There are so many things wrong with this anecdote that I'm really not sure if it is even worth debating. I'm not going to create a laundry list, since to do so would just cover most points of both the articles.

However, it should be obvious to anyone reading this that the comparison isnt fair, at all, since by and large it ignores the middle class. It is more appropriate to compare averages, or income level brackets than the top and bottom extremes.

The 'success' of our society has been that we elevated large sections of the servants, slaves, and peasants to middle class, not that we have been or should be motivated by having less rich people. Moreover, its important to assess how rich people became rich, which also sets us, at least partially, better than rich by hereditary land ownership. Finally, as a society, do we really want to remove the ability to become filthy rich as a motivator?


the 2000 US table includes NY city clerk with an income of 35k (close to the US median) and a multiple of 3. an MD's take was a multiple of 157.

I agree with you that it's misleading because it doesn't include the relative size of these classes. Someone should compute the GINI coefficient for the 1830's france.
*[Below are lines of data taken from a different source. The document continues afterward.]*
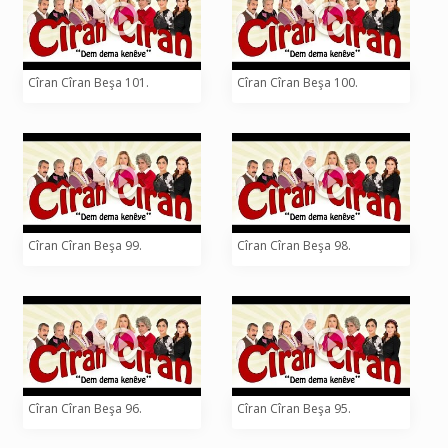
Cîran Cîran Beşa 101.
Cîran Cîran Beşa 100.
Cîran Cîran Beşa 99.
Cîran Cîran Beşa 98.
Cîran Cîran Beşa 96.
Cîran Cîran Beşa 95.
If you have a situation where people take home paychecks 154 times larger than the "middle-class" income for bankrupting their companies - this large middle class feels unjustly treated (they are routinely fired for much lesser offenses) and will vote for confiscatory legislation. Remember the behavioral econ results about the irrational behavior in the ultimatum game.


eat the rich


Must be the smell of recession envy in the air.